*** SOURCE RECORDS Section Begins ***
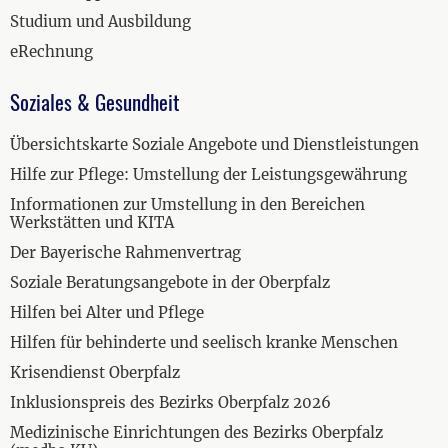
Studium und Ausbildung
eRechnung
Soziales & Gesundheit
Übersichtskarte Soziale Angebote und Dienstleistungen
Hilfe zur Pflege: Umstellung der Leistungsgewährung
Informationen zur Umstellung in den Bereichen
Werkstätten und KITA
Der Bayerische Rahmenvertrag
Soziale Beratungsangebote in der Oberpfalz
Hilfen bei Alter und Pflege
Hilfen für behinderte und seelisch kranke Menschen
Krisendienst Oberpfalz
Inklusionspreis des Bezirks Oberpfalz 2026
Medizinische Einrichtungen des Bezirks Oberpfalz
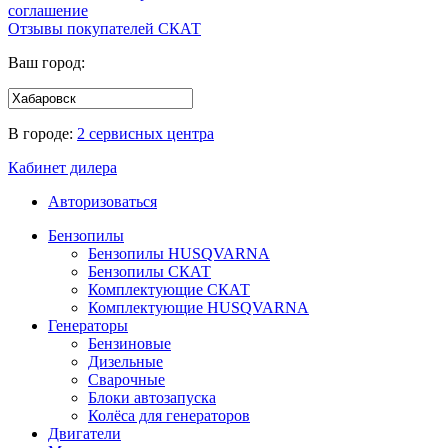
соглашение
Отзывы покупателей
СКАТ
Ваш город:
В городе:
2 сервисных центра
Кабинет дилера
Авторизоваться
Бензопилы
Бензопилы HUSQVARNA
Бензопилы СКАТ
Комплектующие СКАТ
Комплектующие HUSQVARNA
Генераторы
Бензиновые
Дизельные
Сварочные
Блоки автозапуска
Колёса для генераторов
Двигатели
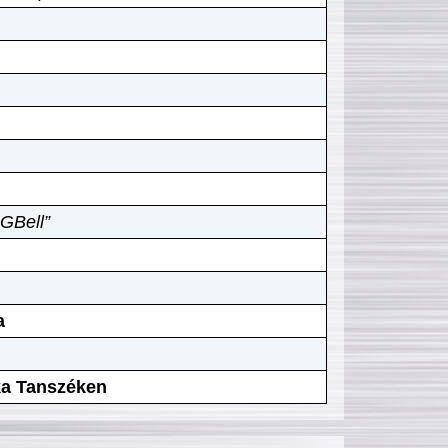
GBell”
a
ika Tanszéken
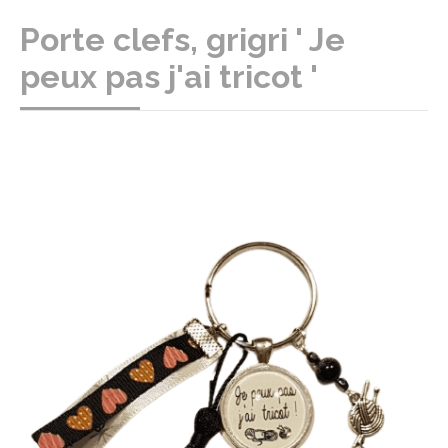
Porte clefs, grigri ' Je
peux pas j'ai tricot '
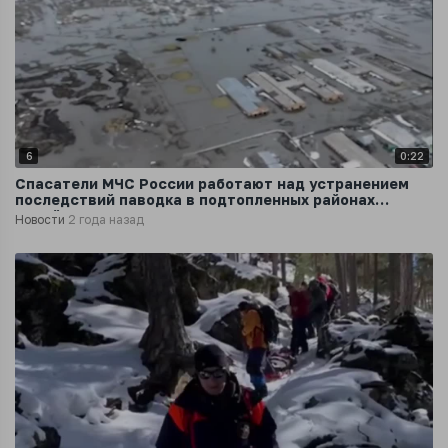
6
0:22
Спасатели МЧС России работают над устранением
последствий паводка в подтопленных районах
Алтайского края
Новости
2 года назад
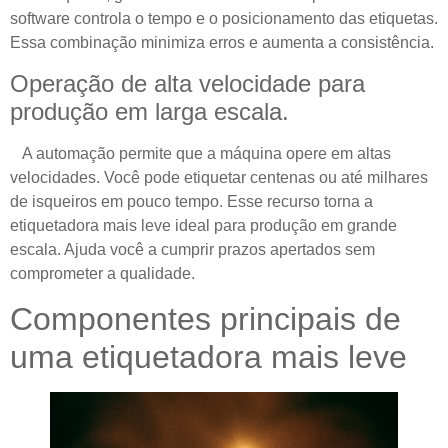
software controla o tempo e o posicionamento das etiquetas.
Essa combinação minimiza erros e aumenta a consistência.
Operação de alta velocidade para
produção em larga escala.
A automação permite que a máquina opere em altas
velocidades. Você pode etiquetar centenas ou até milhares
de isqueiros em pouco tempo. Esse recurso torna a
etiquetadora mais leve ideal para produção em grande
escala. Ajuda você a cumprir prazos apertados sem
comprometer a qualidade.
Componentes principais de
uma etiquetadora mais leve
*** SOURCE RECORDS Section Ends ***
• YOUR TASK:
Your answer must be an exact reproduction of all entries, containing no pictures.

• TASK OUTPUT:
Studium und Ausbildung
eRechnung
Soziales & Gesundheit
Übersichtskarte Soziale Angebote und Dienstleistungen
Hilfe zur Pflege: Umstellung der Leistungsgewährung
Informationen zur Umstellung in den Bereichen
Werkstätten und KITA
Der Bayerische Rahmenvertrag
Soziale Beratungsangebote in der Oberpfalz
Hilfen bei Alter und Pflege
Hilfen für behinderte und seelisch kranke Menschen
Krisendienst Oberpfalz
Inklusionspreis des Bezirks Oberpfalz 2026
Medizinische Einrichtungen des Bezirks Oberpfalz
соглашение
Отзывы покупателей
СКАТ
Ваш город:
В городе:
2 сервисных центра
Кабинет дилера
Авторизоваться
Бензопилы
Бензопилы HUSQVARNA
Бензопилы СКАТ
Комплектующие СКАТ
Комплектующие HUSQVARNA
Генераторы
Бензиновые
Дизельные
Сварочные
Блоки автозапуска
Колёса для генераторов
Двигатели
GBell”
a
ika Tanszéken
Porte clefs, grigri ' Je
peux pas j'ai tricot '
6
0:22
Спасатели МЧС России работают над устранением
последствий паводка в подтопленных районах
Алтайского края
Новости
2 года назад
software controla o tempo e o posicionamento das etiquetas.
Essa combinação minimiza erros e aumenta a consistência.
Operação de alta velocidade para
produção em larga escala.
A automação permite que a máquina opere em altas
velocidades. Você pode etiquetar centenas ou até milhares
de isqueiros em pouco tempo. Esse recurso torna a
etiquetadora mais leve ideal para produção em grande
escala. Ajuda você a cumprir prazos apertados sem
comprometer a qualidade.
Componentes principais de
uma etiquetadora mais leve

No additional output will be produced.